While controversy rages across the country over whether computerized voting machines may result in lost or manipulated votes, there is another change in the election system this year that could lead to lost voting rights: Some people who show up at the polls will now have to show identification in order to cast a ballot. The federal Help America Vote Act of 2002 (HAVA) requires first-time voters in a “jurisdiction” who register by mail and who do not include verification with their registration form to present identification. The identification can be a photo ID, utility bill, bank statement or government document that shows the name and address of the voter. Despite the apparent limited reach of the new requirement, there is already evidence that it could lead to disenfranchisement of minority voters in particular.

Officials in South Dakota are investigating complaints from voters–primarily from counties in which Indian reservations are located–that they were not allowed to vote in the June primary when they could not produce photo identification, as is required for all voters under a recently passed South Dakota law.
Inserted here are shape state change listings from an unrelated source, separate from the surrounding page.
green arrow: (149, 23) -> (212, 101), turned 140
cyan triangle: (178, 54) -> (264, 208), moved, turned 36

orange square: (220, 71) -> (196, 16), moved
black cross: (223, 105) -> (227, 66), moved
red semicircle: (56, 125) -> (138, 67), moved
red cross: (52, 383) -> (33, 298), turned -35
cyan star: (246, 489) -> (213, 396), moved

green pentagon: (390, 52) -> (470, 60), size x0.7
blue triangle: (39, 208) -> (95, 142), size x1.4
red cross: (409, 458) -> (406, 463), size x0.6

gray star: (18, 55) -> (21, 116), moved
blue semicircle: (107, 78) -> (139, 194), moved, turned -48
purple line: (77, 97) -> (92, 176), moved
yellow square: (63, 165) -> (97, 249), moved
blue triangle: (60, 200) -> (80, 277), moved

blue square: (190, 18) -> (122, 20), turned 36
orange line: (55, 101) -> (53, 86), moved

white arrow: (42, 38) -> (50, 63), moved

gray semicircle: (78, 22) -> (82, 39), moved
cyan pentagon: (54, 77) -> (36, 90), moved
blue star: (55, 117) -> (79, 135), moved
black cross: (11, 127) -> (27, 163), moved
Although poll workers were also required by law to offer such voters affidavit ballots, they did not do so and simply turned them away.

Similar complaints came out of the Ohio primary in March. The Cleveland Plain Dealer reported that the voter-empowerment coordinator for the NAACP received at least fifty phone calls from black voters who were required to present identification in Cuyahoga County–a suspiciously high number considering that, according to the Cuyahoga County Board of Elections, a total of only 185 voters in the whole jurisdiction were required under HAVA to present identification. A leader of the Greater Cleveland Voter Registration Coalition also received such calls from black voters.

In Mississippi, a state with a long history of creating hurdles for minority voters, a bitterly partisan dispute over enacting a voter ID requirement for all voters–not just the narrow group identified in HAVA–rekindled conflicts from the not-so-distant past about racial discrimination at the polls. Most white legislators argued that this is a sensible anti-fraud measure. But African-American legislators reminded their colleagues of the barriers minority voters have had to overcome throughout American history, especially in the South, such as poll taxes and literacy tests. The voter identification requirement, they said, represents a new obstacle that is likely to fall disproportionately on minority voters. Mississippi blacks remember that as recently as 1993, the governor wanted to require people registering under the new motor-voter law–intended to make registration easier for minorities–to show identification.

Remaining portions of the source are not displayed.